Problem requirements: Starting at the first line of the material below and stopping after the line that includes "Filter results by", write the lines out again exactly. Drop any pictures.

Data for processing:

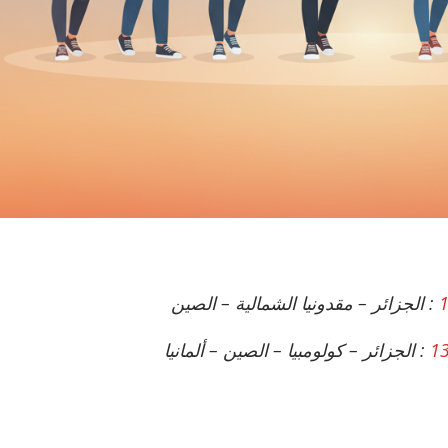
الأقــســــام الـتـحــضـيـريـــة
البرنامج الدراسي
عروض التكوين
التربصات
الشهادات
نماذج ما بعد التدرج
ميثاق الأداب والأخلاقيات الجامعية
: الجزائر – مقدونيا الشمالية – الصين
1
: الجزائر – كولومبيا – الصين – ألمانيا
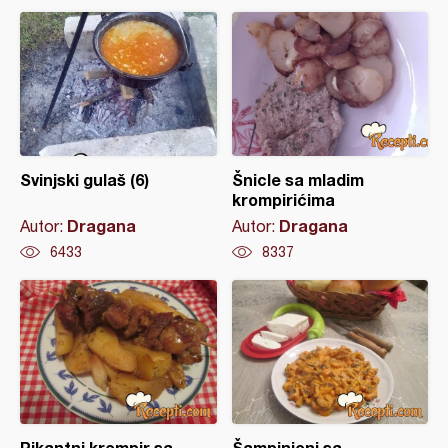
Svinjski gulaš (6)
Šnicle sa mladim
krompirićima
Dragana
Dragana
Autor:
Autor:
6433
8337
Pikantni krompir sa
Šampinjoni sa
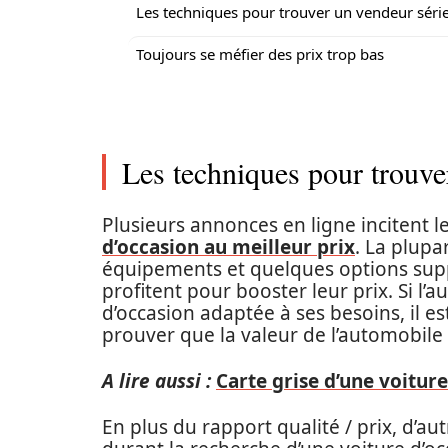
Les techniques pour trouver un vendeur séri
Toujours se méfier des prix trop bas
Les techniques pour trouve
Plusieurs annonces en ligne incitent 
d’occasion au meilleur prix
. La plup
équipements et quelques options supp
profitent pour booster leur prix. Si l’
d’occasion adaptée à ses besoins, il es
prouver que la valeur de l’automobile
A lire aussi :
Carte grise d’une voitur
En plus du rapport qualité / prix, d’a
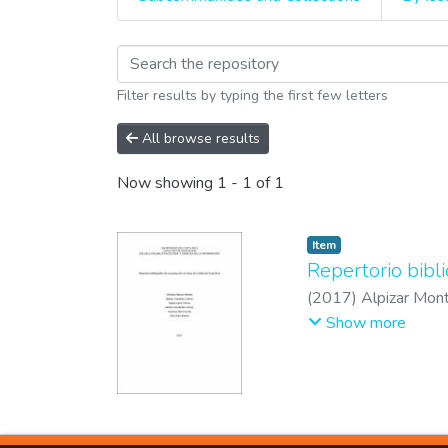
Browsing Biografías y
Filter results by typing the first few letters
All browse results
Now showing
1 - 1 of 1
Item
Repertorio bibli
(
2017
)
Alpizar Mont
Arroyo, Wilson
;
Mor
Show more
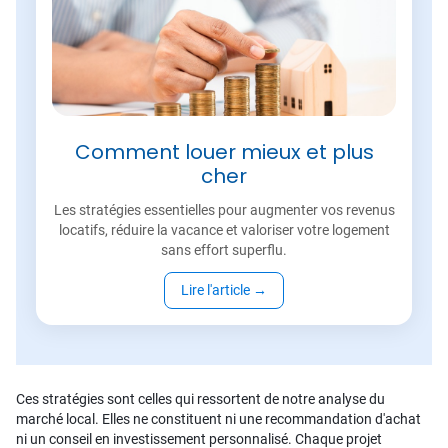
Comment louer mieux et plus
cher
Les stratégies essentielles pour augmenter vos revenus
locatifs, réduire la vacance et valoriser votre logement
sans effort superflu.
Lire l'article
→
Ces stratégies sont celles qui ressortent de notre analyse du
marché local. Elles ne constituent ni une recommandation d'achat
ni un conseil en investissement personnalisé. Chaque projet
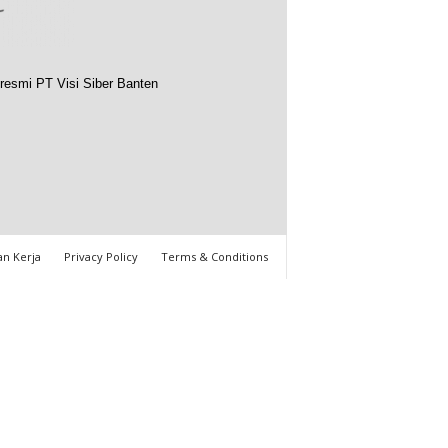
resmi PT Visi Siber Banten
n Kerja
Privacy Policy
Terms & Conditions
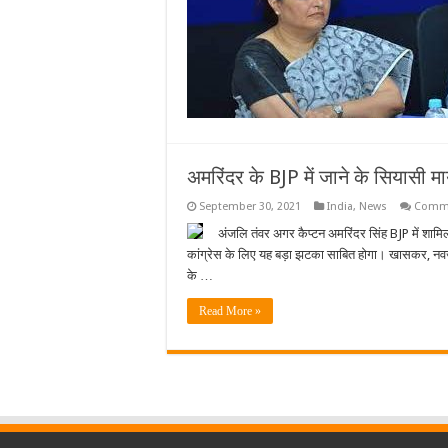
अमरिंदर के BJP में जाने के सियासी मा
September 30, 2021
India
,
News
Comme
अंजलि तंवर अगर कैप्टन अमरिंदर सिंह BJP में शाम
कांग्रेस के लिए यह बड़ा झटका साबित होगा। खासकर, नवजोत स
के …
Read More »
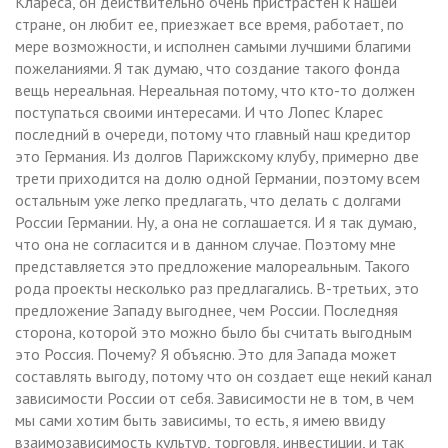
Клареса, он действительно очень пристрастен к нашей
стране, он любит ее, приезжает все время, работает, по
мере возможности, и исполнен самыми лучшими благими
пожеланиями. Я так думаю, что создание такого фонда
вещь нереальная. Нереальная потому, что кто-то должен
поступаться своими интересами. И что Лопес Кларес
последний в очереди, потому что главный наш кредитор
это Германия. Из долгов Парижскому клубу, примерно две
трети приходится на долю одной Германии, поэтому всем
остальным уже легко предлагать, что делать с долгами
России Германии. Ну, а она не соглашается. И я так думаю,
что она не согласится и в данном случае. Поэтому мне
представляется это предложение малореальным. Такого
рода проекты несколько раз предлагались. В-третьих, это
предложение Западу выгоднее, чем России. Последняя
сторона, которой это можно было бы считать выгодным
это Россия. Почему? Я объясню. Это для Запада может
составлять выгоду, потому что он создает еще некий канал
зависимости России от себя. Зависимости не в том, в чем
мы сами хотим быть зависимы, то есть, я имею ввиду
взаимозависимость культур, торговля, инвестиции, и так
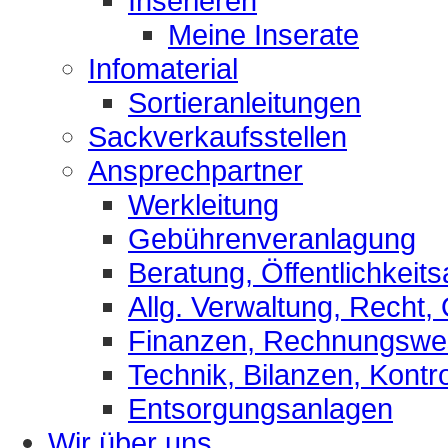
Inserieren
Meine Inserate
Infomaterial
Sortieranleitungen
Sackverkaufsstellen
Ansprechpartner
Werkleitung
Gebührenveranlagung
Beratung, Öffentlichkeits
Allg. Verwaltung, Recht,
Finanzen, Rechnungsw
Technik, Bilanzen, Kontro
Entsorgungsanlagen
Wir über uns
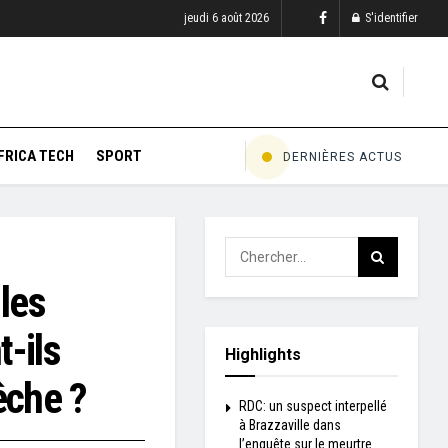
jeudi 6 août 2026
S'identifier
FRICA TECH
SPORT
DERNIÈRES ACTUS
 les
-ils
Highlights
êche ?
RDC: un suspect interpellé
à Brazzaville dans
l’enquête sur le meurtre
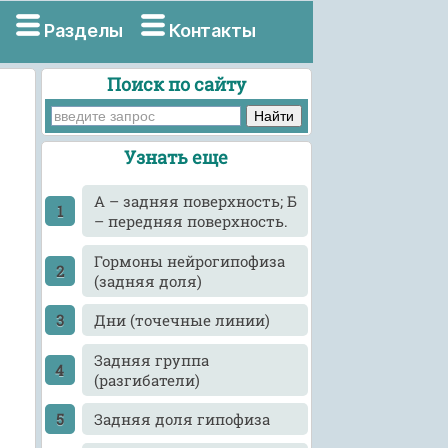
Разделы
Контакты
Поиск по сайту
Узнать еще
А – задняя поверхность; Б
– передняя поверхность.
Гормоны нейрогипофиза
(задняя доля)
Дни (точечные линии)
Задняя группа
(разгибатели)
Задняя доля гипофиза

Written response:
الأقــســــام الـتـحــضـيـريـــة
البرنامج الدراسي
عروض التكوين
التربصات
الشهادات
نماذج ما بعد التدرج
ميثاق الأداب والأخلاقيات الجامعية
: الجزائر – مقدونيا الشمالية – الصين
1
: الجزائر – كولومبيا – الصين – ألمانيا
Svinjski gulaš (6)
Šnicle sa mladim
krompirićima
Dragana
Dragana
Autor:
Autor:
6433
8337
Pikantni krompir sa
Šampinjoni sa
Les techniques pour trouver un vendeur séri
Toujours se méfier des prix trop bas
Les techniques pour trouve
Plusieurs annonces en ligne incitent 
d’occasion au meilleur prix
. La plup
équipements et quelques options supp
profitent pour booster leur prix. Si l’
d’occasion adaptée à ses besoins, il es
prouver que la valeur de l’automobile
A lire aussi :
Carte grise d’une voitur
En plus du rapport qualité / prix, d’a
Browsing Biografías y
Filter results by typing the first few letters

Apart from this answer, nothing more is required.